§ **Requirement**
Please give an exact printout of the records, without any pictures.

(Page images and extracted text)

/---

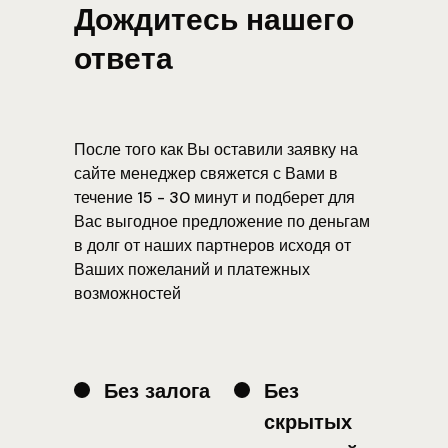
Дождитесь нашего
ответа
После того как Вы оставили заявку на
сайте менеджер свяжется с Вами в
течение 15 - 30 минут и подберет для
Вас выгодное предложение по деньгам
в долг от наших партнеров исходя от
Ваших пожеланий и платежных
возможностей
Без залога
Без
скрытых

\---

§ **Response**
Дождитесь нашего
ответа
После того как Вы оставили заявку на
сайте менеджер свяжется с Вами в
течение 15 - 30 минут и подберет для
Вас выгодное предложение по деньгам
в долг от наших партнеров исходя от
Ваших пожеланий и платежных
возможностей
Без залога
Без
скрытых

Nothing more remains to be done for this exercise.